In the current era of health care reform and redesign, new models of health care delivery need careful integration with innovative models of health professions education. Traditional health professions education takes place in silos, with limited opportunities for doctors, nurses, pharmacists, social workers, and other health professionals to learn and practice in interprofessional teams during their formative years. A wealth of evidence supports the usefulness of interprofessional training for effective health care delivery, building collaborative linkages among health professionals and communities, and thereby facilitating the provision of patient-centered care, a cornerstone of quality designated by the Institute of Medicine.Based on consensus by UIC health professional schools, a curriculum structure that integrates longitudinal public health education, with CBPR and QI research, in an interprofessional learning environment, is essential for preparing health care leaders with skills to effectively address the rising burden of key primary care and public health concerns.

Key learning activities

Trainees will work in interprofessional teams and will engage in a series of didactic (in person and online) and experiential learning activities, including CBPR and QI training, as well as research development and implementation, designed to provide learners with essential skills to improve health care for underserved populations.

Interprofessional teams will have the opportunity to work with our collaborating community agencies serving vulnerable populations.
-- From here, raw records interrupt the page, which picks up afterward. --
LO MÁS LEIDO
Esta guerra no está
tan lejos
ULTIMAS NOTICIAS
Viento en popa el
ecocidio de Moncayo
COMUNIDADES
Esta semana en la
Students will be able to design research studies around important health issues, including Geriatrics, HIV/AIDS, Homelessness, Immigrant & Refugee Health, Incarcerated Populations and Intimate Partner Violence.
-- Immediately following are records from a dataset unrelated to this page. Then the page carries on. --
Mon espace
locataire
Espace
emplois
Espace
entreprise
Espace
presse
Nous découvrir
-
NOTE: The course may not offer all concentrations in a given year based on availability of community partners. Immigrant & Refugee Health concentration is not offered in 2023‐2024.

CBPR & QI training

Participants will receive training on CBPR and QI methods during the course. Training sessions will be led by faculty from the various health professions schools represented in the program.

CBPR & QI Research

Interprofessional teams will be formed and will engage in a process of mentored research development to identify and address priority health needs of vulnerable populations served by our partnering community agencies. Selecting, planning and evaluating pilot tests will inform and guide best practices. The Collaborative Model will employ a team‐based approach, working closely with the faculty leaders and student teams to assist the community agencies in conducting careful needs assessment and piloting small changes through PDSA cycles. The principal focus of CBPR‐QI projects will be to determine desired outcomes in collaboration with the stakeholders. For example, a desired outcome might be improvement in access to and retention in high quality, competent care and services for vulnerable patients who have never been in care or who have dropped out of care. Teams will identify priority issues and QI pilot tests that are most likely to succeed and plan small‐scale implementation; create joint ownership of projects; develop research design and methodology including action steps; implement projects; evaluate impacts; and tailor interventions based on findings.
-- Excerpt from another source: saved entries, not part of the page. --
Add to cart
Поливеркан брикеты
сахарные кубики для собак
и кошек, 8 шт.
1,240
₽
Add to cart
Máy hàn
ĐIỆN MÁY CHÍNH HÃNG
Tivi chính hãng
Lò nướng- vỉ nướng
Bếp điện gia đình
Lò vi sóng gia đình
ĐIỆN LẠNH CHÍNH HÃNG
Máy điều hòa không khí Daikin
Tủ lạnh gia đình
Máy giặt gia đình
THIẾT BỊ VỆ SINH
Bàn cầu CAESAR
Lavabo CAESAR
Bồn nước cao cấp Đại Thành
Learning activities will be grounded in reflection, self‐awareness, collaborative learning and applied practice to successfully promote student acquisition of core competencies to address health needs of vulnerable populations:

  • Students will participate in seminars, hands‐on immersion work at the community agencies, and as well as leadership and advocacy activities.
  • Students will synthesize and disseminate their work, in discussions and in writing, and will present at an end‐of‐course concluding event. They will also be encouraged to present at national and local scientific meetings.
  • Students will submit reflections which will be published in a program publication.

Who is the elective open to?

The M4 elective will be open to all medical students who participate in the M2 component of the program. Eligibility for Public Health, Nursing, Pharmacy and Dentistry students will be determined by their respective Colleges. Students will be supervised by Program faculty.